If it were just the geniuses group, I wouldn’t really care. (I mean, if Ross Doofus is a genius because he among the white male set was honest about the mythology of Harvard, then everyone’s a genius. Many of us knew this without spending $200,000 to go to Harvard or before even attending college at all. Elite white folk and their narcissism start off in K-12, after all. Woe to us who school with them!)
Academicians and their silence, their “meh” responses to anything not published in a “peer-reviewed journal” with 300 footnotes and a few pages on multivariate chi-squared bullshit analysis (this includes Black academia). Journalists and their silence, their sort-of, “you write about race and racism well, but you don’t really know anything” when I do hear the occasional burp. The result is me feeling like Sisyphus, constantly reinventing the wheel to publish, well, anything, even though I have enough bylines to my credit to be part of a meaningful conversation about virtually any topic related to the US and the West.
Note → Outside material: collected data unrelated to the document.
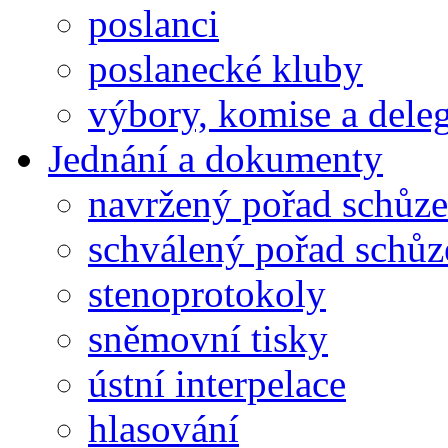
poslanci
poslanecké kluby
výbory, komise a dele
Jednání a dokumenty
navržený pořad schůze
schválený pořad schůz
stenoprotokoly
sněmovní tisky
ústní interpelace
hlasování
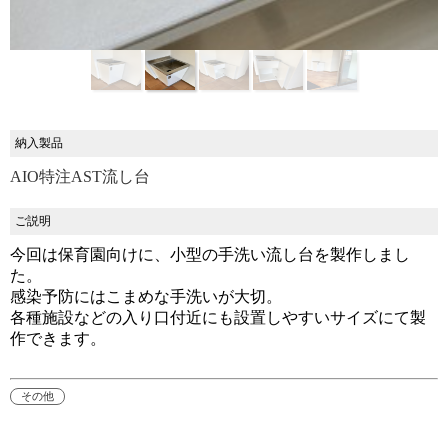
納入製品
AIO特注AST流し台
ご説明
今回は保育園向けに、小型の手洗い流し台を製作しまし
た。
感染予防にはこまめな手洗いが大切。
各種施設などの入り口付近にも設置しやすいサイズにて製
作できます。
その他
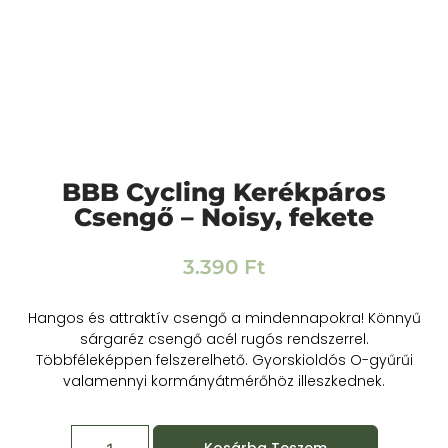
BBB Cycling Kerékpáros
Csengő – Noisy, fekete
3.390
Ft
Hangos és attraktív csengő a mindennapokra! Könnyű
sárgaréz csengő acél rugós rendszerrel.
Többféleképpen felszerelhető. Gyorskioldós O-gyűrűi
valamennyi kormányátmérőhöz illeszkednek.
Kosárba Teszem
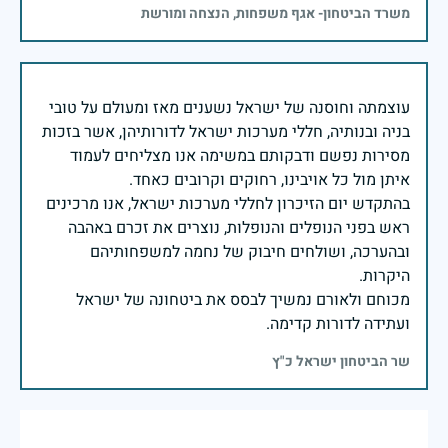
משרד הביטחון- אגף משפחות, הנצחה ומורשת
עוצמתה וחוסנה של ישראל נשענים מאז ומעולם על טובי
בניה ובנותיה, חללי מערכות ישראל לדורותיהן, אשר בזכות
מסירות נפשם ודבקותם במשימה אנו מצליחים לעמוד
בהתקדש יום הזיכרון לחללי מערכות ישראל, אנו מרכינים
ראש בפני הנופלים והנופלות, נוצרים את זכרם באהבה
ובהערכה, ושולחים חיבוק של נחמה למשפחותיהם
מכוחם ולאורם נמשיך לבסס את ביטחונה של ישראל
ועתידה לדורות קדימה.
שר הביטחון ישראל כ"ץ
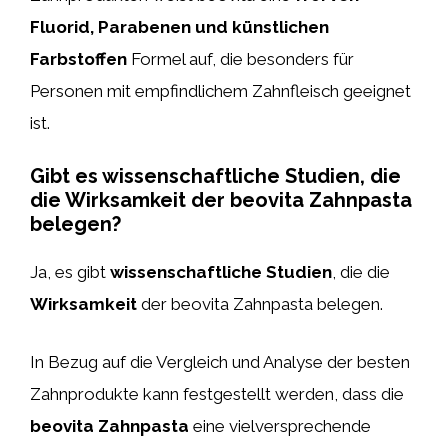
Fluorid, Parabenen und künstlichen
Farbstoffen
Formel auf, die besonders für
Personen mit empfindlichem Zahnfleisch geeignet
ist.
Gibt es wissenschaftliche Studien, die
die Wirksamkeit der beovita Zahnpasta
belegen?
Ja, es gibt
wissenschaftliche Studien
, die die
Wirksamkeit
der beovita Zahnpasta belegen.
In Bezug auf die Vergleich und Analyse der besten
Zahnprodukte kann festgestellt werden, dass die
beovita Zahnpasta
eine vielversprechende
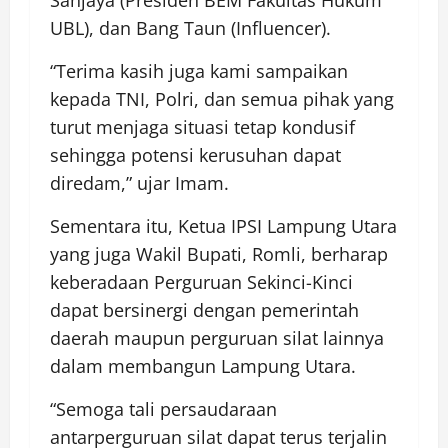
Sanjaya (Presiden BEM Fakultas Hukum
UBL), dan Bang Taun (Influencer).
“Terima kasih juga kami sampaikan
kepada TNI, Polri, dan semua pihak yang
turut menjaga situasi tetap kondusif
sehingga potensi kerusuhan dapat
diredam,” ujar Imam.
Sementara itu, Ketua IPSI Lampung Utara
yang juga Wakil Bupati, Romli, berharap
keberadaan Perguruan Sekinci-Kinci
dapat bersinergi dengan pemerintah
daerah maupun perguruan silat lainnya
dalam membangun Lampung Utara.
“Semoga tali persaudaraan
antarperguruan silat dapat terus terjalin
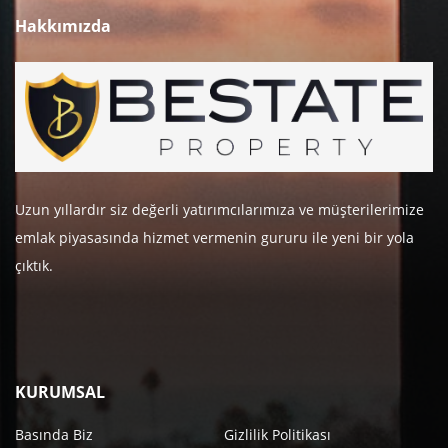
Hakkımızda
Uzun yıllardır siz değerli yatırımcılarımıza ve müşterilerimize
emlak piyasasında hizmet vermenin gururu ile yeni bir yola
çıktık.
KURUMSAL
Basında Biz
Gizlilik Politikası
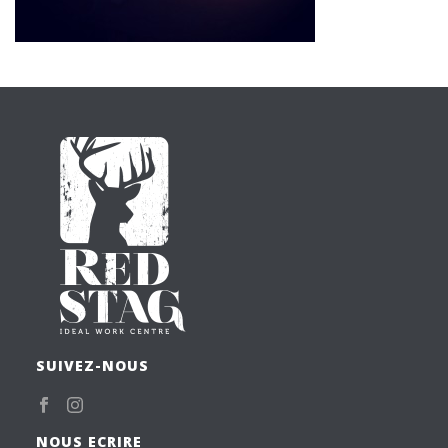
SUIVEZ-NOUS
NOUS ECRIRE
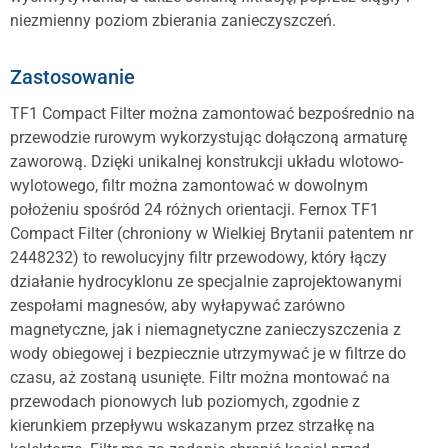
niezmienny poziom zbierania zanieczyszczeń.
Zastosowanie
TF1 Compact Filter można zamontować bezpośrednio na
przewodzie rurowym wykorzystując dołączoną armaturę
zaworową. Dzięki unikalnej konstrukcji układu wlotowo-
wylotowego, filtr można zamontować w dowolnym
położeniu spośród 24 różnych orientacji. Fernox TF1
Compact Filter (chroniony w Wielkiej Brytanii patentem nr
2448232) to rewolucyjny filtr przewodowy, który łączy
działanie hydrocyklonu ze specjalnie zaprojektowanymi
zespołami magnesów, aby wyłapywać zarówno
magnetyczne, jak i niemagnetyczne zanieczyszczenia z
wody obiegowej i bezpiecznie utrzymywać je w filtrze do
czasu, aż zostaną usunięte. Filtr można montować na
przewodach pionowych lub poziomych, zgodnie z
kierunkiem przepływu wskazanym przez strzałkę na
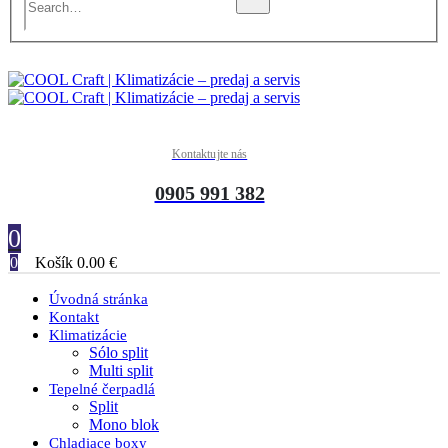
Kontaktujte nás
0905 991 382
0
0
Košík
0.00
€
Úvodná stránka
Kontakt
Klimatizácie
Sólo split
Multi split
Tepelné čerpadlá
Split
Mono blok
Chladiace boxy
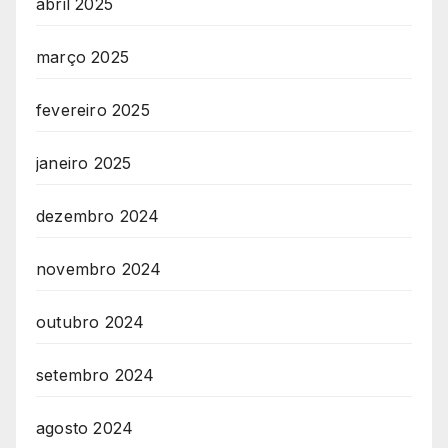
abril 2025
março 2025
fevereiro 2025
janeiro 2025
dezembro 2024
novembro 2024
outubro 2024
setembro 2024
agosto 2024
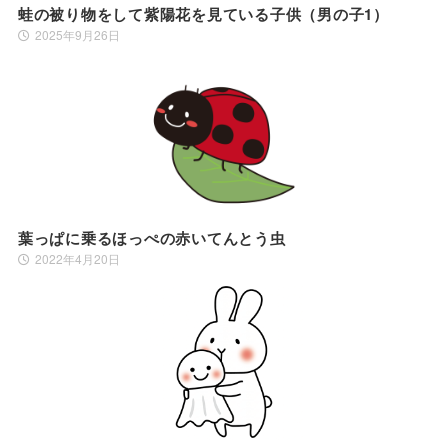
蛙の被り物をして紫陽花を見ている子供（男の子1）
2025年9月26日
葉っぱに乗るほっぺの赤いてんとう虫
2022年4月20日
None of this, though, is anything compared to the granting of “genius” status to the white-male set in journalism. To me, they are journalists. Period. Even the ones who have to edit and interpret the bigger picture think in newsworthy hooks, news cycles, and the relative immediate response of a reading or watching or listening audience. They do not care that their response to the January 6th insurrection might well lead to obvious fascism in the US by the 2030s. Nor do they care that their coverage and their analysis often ignores the anecdotal, emotional, and statistical regarding racist oppression in the US and its implications for the future.
Friedman’s “flat-earth” ideas are mind-numbing. David Brooks’ conservatism is really fairly well-written middle-class white teenager angst and contrarianism. Chris Hayes’ neoliberalism assumes total insulation from the deep cracks in America’s facade of freedom and ignores the falsehoods of ever-increasing progress toward equality. Their whitemansplaing allows them to ignore the past and the future, to focus in blindly ignorant ways on the present. They are only “geniuses” because there is an army of other white men who like what they are saying.
As I have said many times, I am not going to win any popularity contests. Nor do I seek to win them either. I don’t need praise to keep writing. It would be nice, though, if maybe once every couple of months, someone I know or sorta know would go, “hey, this is really good. It’s given me lots of things to rethink about x, y, or z.” It would be better still to get paid for my think pieces, at least more than $150 here, $300 or $400 there. It’s not much comfort that the powers that remain did this to W. E. B. Du Bois, too, and often denigrated Lorraine Hansberry and James Baldwin as much as they praised them.
All I know is, “genius” without challenging yourself, your supporters, or the status quo isn’t genius at all. It’s a bunch of grinning dumbasses slapping each other on the back for stating the obvious in their white-bred world.